Post-EW I moved over to LIFE magazine, where the photos told the story, and ran edit tech there as well as covering a similar suite of online responsibilities. It was an honor to work with some of the legends of American photojournalism, learn from fantastic colleagues (Dan Okrent, Bobbie Baker Burrows and more) and to be present for what turned out to be the twilight of a great brand. The monthly LIFE was folded in the spring of 2000, which I found out via a call from managing editor Isolde Motley -- while I was on my honeymoon. In New Zealand.
Given my sudden underemployment, I did what everyone should: I began freelancing. My brother, who had also spent several years in the Time Inc. editorial tech cycle, was the IT lead at a small events & training agency called MJM. I went to work for him for a bit, then I took a few months off coinciding with the birth of our first child in early 2001. When it was time to go back to looking for work, MJM called my number. I ended up spending almost 12 years in IT, operations and creative technology at the company, which was acquired by WPP in 2001. In my final role there, ending May of this year, I was helping other companies up their technology game for their events as the creative director of digital.
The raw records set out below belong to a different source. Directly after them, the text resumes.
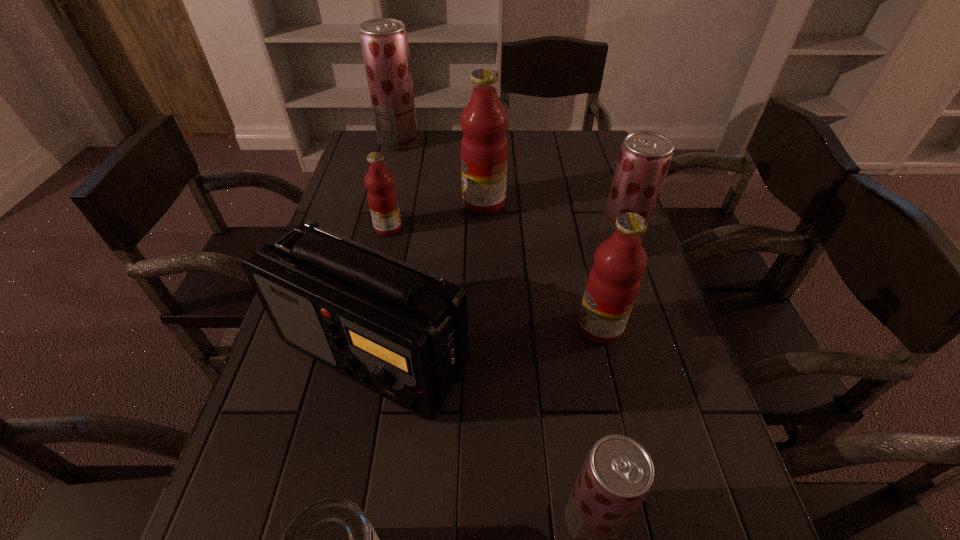 The height and width of the screenshot is (540, 960). In order to click on vacant space positioned on the label of the leftmost pink fruit juice in this screenshot , I will do `click(485, 228)`.

Identify the location of object present at the far edge. The width and height of the screenshot is (960, 540). (384, 42).

Find the location of a particular element. The width and height of the screenshot is (960, 540). radio receiver located in the left edge section of the desktop is located at coordinates pyautogui.click(x=400, y=331).

Identify the location of object that is at the far left corner. The width and height of the screenshot is (960, 540). (384, 42).

Find the location of a particular element. The image size is (960, 540). free space at the far edge of the desktop is located at coordinates (523, 147).

Find the location of a particular element. The image size is (960, 540). vacant space at the left edge of the desktop is located at coordinates (348, 169).

In the image, there is a desktop. Where is `vacant space at the right edge`? vacant space at the right edge is located at coordinates (662, 524).

Find the location of a particular element. vacant area at the far left corner of the desktop is located at coordinates (397, 160).

Where is `free space at the far right corner`? The image size is (960, 540). free space at the far right corner is located at coordinates (577, 146).

Identify the location of vacant area that lies between the radio receiver and the rightmost pink fruit juice. (487, 341). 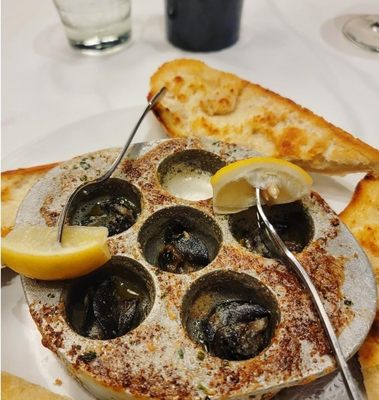 Locate an element on the screen. The width and height of the screenshot is (379, 400). glass cup is located at coordinates (95, 16). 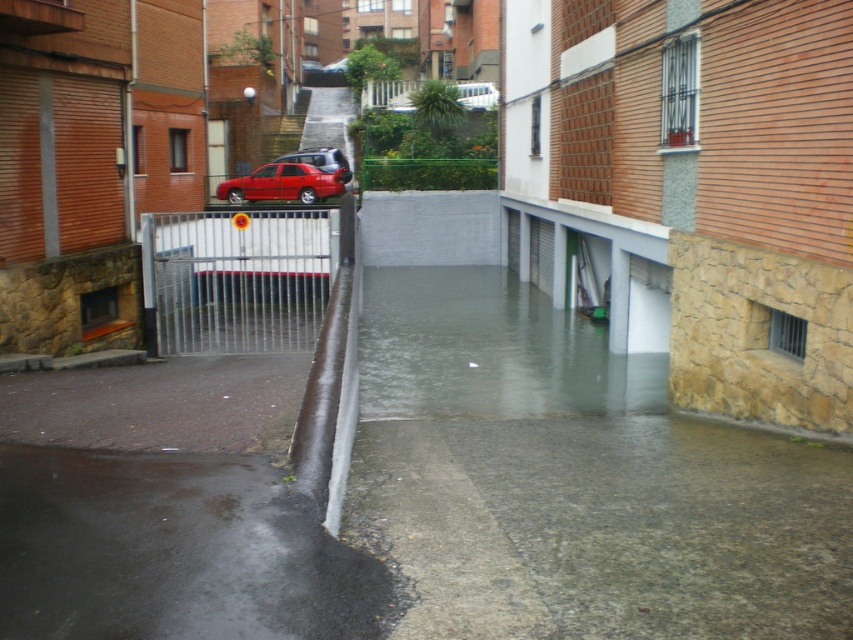 You are a delivery person needing to cross the alley to reach the shiny red car at center. The glossy asphalt puddle at lower left is in your path. Given that the puddle is 24.63 meters away from the car, can you safely walk around it without getting wet?

The glossy asphalt puddle at lower left is 24.63 meters from the shiny red car at center. Since the puddle is at the lower left and the car is at the center, you can walk around the puddle by moving along the right side of the alley to reach the car safely without stepping into the water.

You are a delivery person needing to cross the alley to reach the other side. The alley is flooded, and you see the clear water at lower center and the shiny red car at center. Which object is wider, and how does this affect your path?

The clear water at lower center is wider than the shiny red car at center. Since the water is wider, you should avoid the area where the water is and walk closer to the car to stay on drier ground.

You are a delivery person trying to navigate through the alley. The alley is flooded, and you need to know if the clear water at lower center will block your path to the shiny red car at center. Can you determine if the water is too deep to reach the car?

The clear water at lower center has a larger size compared to the shiny red car at center, which suggests the water covers more area. However, the water level only reaches the base of the alley and the lower part of the gate. Since the shiny red car at center is parked on a sloped driveway, it might be elevated enough to avoid the deepest water. Check the water depth near the car before proceeding. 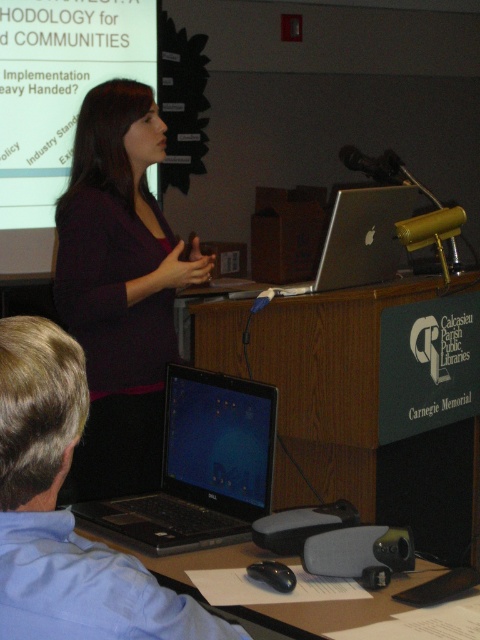 You are sitting in the audience at a library presentation. You see a white matte projection screen at upper left and a silver metallic laptop at center. Which object is closer to you?

The white matte projection screen at upper left is closer to you because it is further to the viewer than the silver metallic laptop at center.

You are a photographer positioned at the back of the room. You need to capture a clear photo of the matte purple shirt at center and the white matte projection screen at upper left. Considering their distance, will both subjects be in focus if your camera has a depth of field that can cover 4 feet?

The matte purple shirt at center is 3.78 feet away from the white matte projection screen at upper left. Since the depth of field can cover 4 feet, both subjects will be in focus as the distance between them is within the camera setting.

Looking at this image, you are a presenter who needs to walk from the silver metallic laptop at center to the white matte projection screen at upper left to adjust the presentation. Given that you have a 1.2 meter long projector remote in your hand, can you safely reach the screen without needing to move closer?

The distance between the white matte projection screen at upper left and the silver metallic laptop at center is 1.41 meters. Since the projector remote is only 1.2 meters long, you cannot safely reach the screen from the laptop without moving closer. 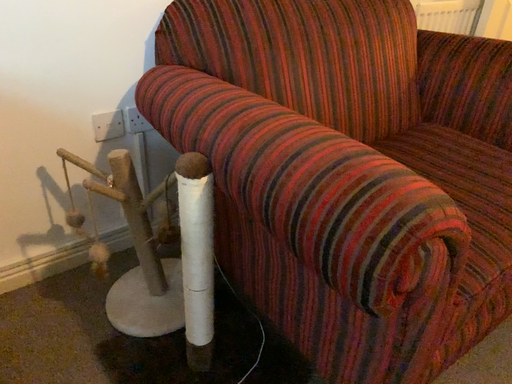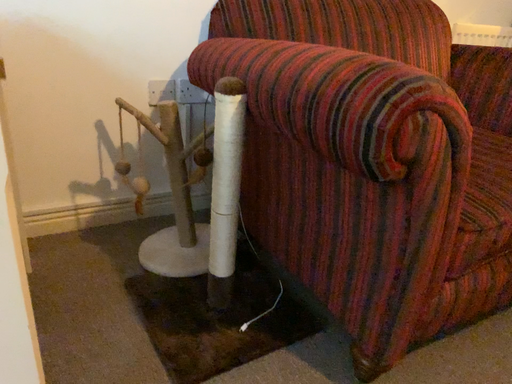 Question: Which way did the camera rotate in the video?

Choices:
 (A) rotated downward
 (B) rotated upward

Answer: (B) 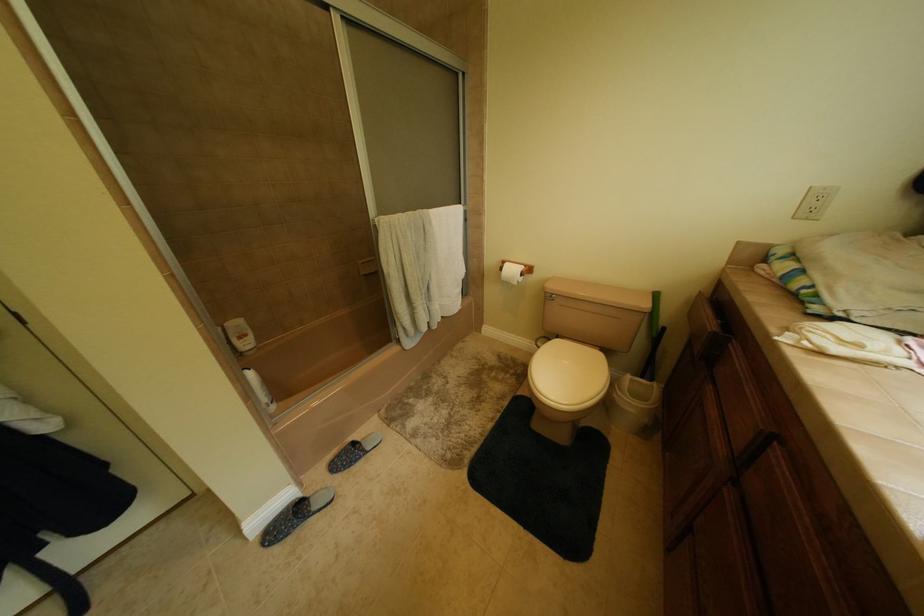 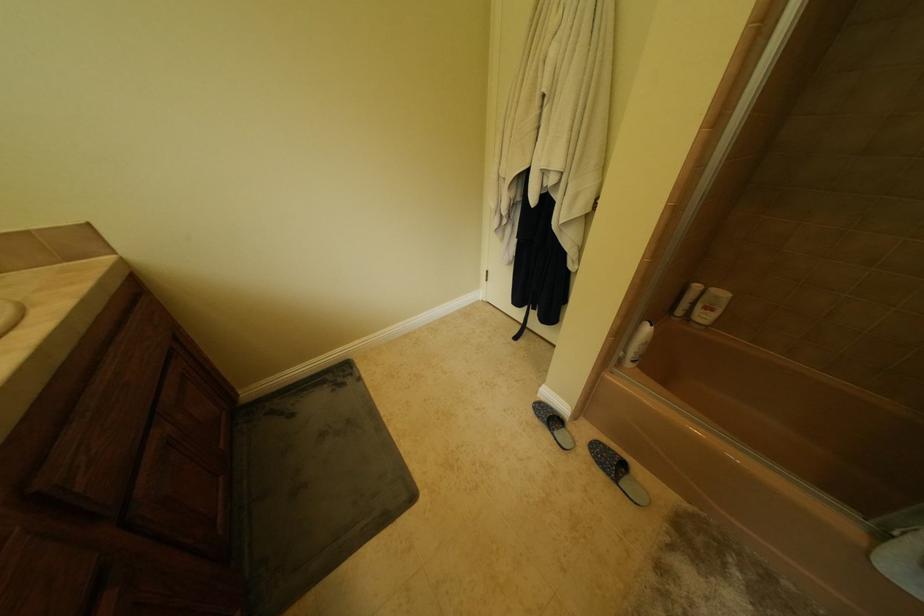 First-person continuous shooting, in which direction is the camera rotating?

The camera rotated toward left-down. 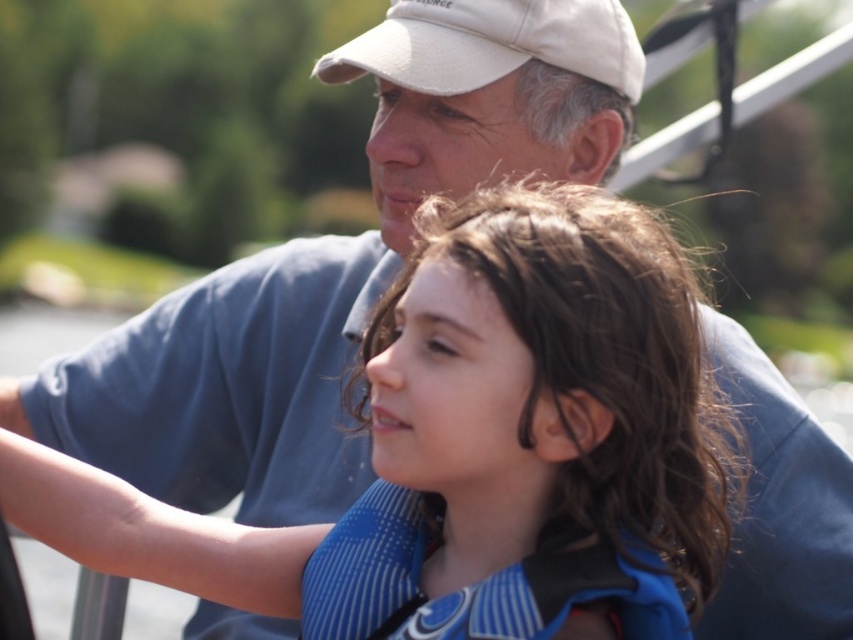 Question: Can you confirm if wet hair at center is positioned above white matte baseball cap at upper center?

Choices:
 (A) yes
 (B) no

Answer: (B)

Question: Which of the following is the farthest from the observer?

Choices:
 (A) white matte baseball cap at upper center
 (B) wet hair at center

Answer: (A)

Question: Is the position of wet hair at center less distant than that of white matte baseball cap at upper center?

Choices:
 (A) no
 (B) yes

Answer: (B)

Question: Observing the image, what is the correct spatial positioning of wet hair at center in reference to white matte baseball cap at upper center?

Choices:
 (A) above
 (B) below

Answer: (B)

Question: Which point is closer to the camera taking this photo?

Choices:
 (A) (460, 90)
 (B) (477, 440)

Answer: (B) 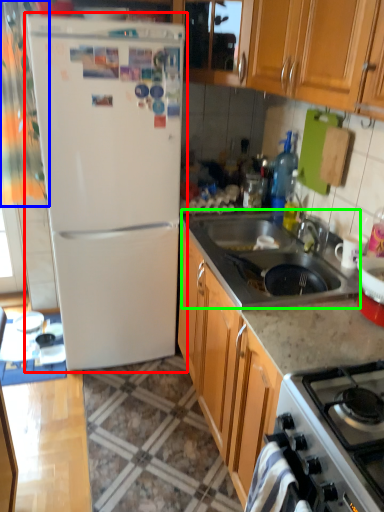 Question: Estimate the real-world distances between objects in this image. Which object is closer to refrigerator (highlighted by a red box), curtain (highlighted by a blue box) or sink (highlighted by a green box)?

Choices:
 (A) curtain
 (B) sink

Answer: (A) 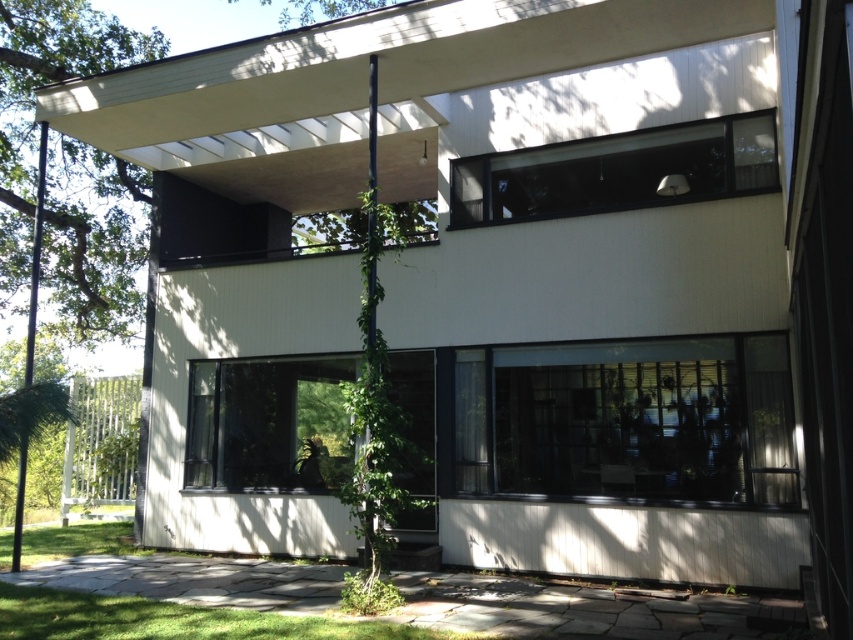 Which is above, green leafy tree at left or green leafy tree at upper center?

Positioned higher is green leafy tree at upper center.

Looking at this image, can you confirm if green leafy tree at left is positioned above green leafy tree at upper center?

Actually, green leafy tree at left is below green leafy tree at upper center.

Which is in front, point (0, 141) or point (325, 13)?

Point (0, 141)

Where is `green leafy tree at left`? This screenshot has width=853, height=640. green leafy tree at left is located at coordinates (93, 241).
During my time at MJM, I got to work with hundreds of fantastic, talented professionals, including one of TUAW's founding bloggers, Laurie Duncan. When the site was on the hunt for additional talent, Laurie was kind enough to recommend me to top editor Scott McNulty and our producer (now editor-in-chief) Victor Agreda, Jr. After a few months of back-and-forth, I proudly joined the site in late 2006, and here I've been ever since. I was glad to sit virtually alongside several of our contributors who've gone on to additional Internet fame (looking at you, Chartier and Warren) and I remain delighted to work with our current team, which absolutely rocks.
As of late May 2013, I've transitioned over to a new "day job" role as a senior sales engineer at Salesforce.com. Working for a world-class technology organization is thrilling and a little bit daunting, but the good news is that I plan to continue on as a part of the TUAW family; you can't get rid of me so easily as that. I still find Apple technology just as exciting, fascinating and mysterious as I did the day that 128K Mac arrived, full of promise and potential.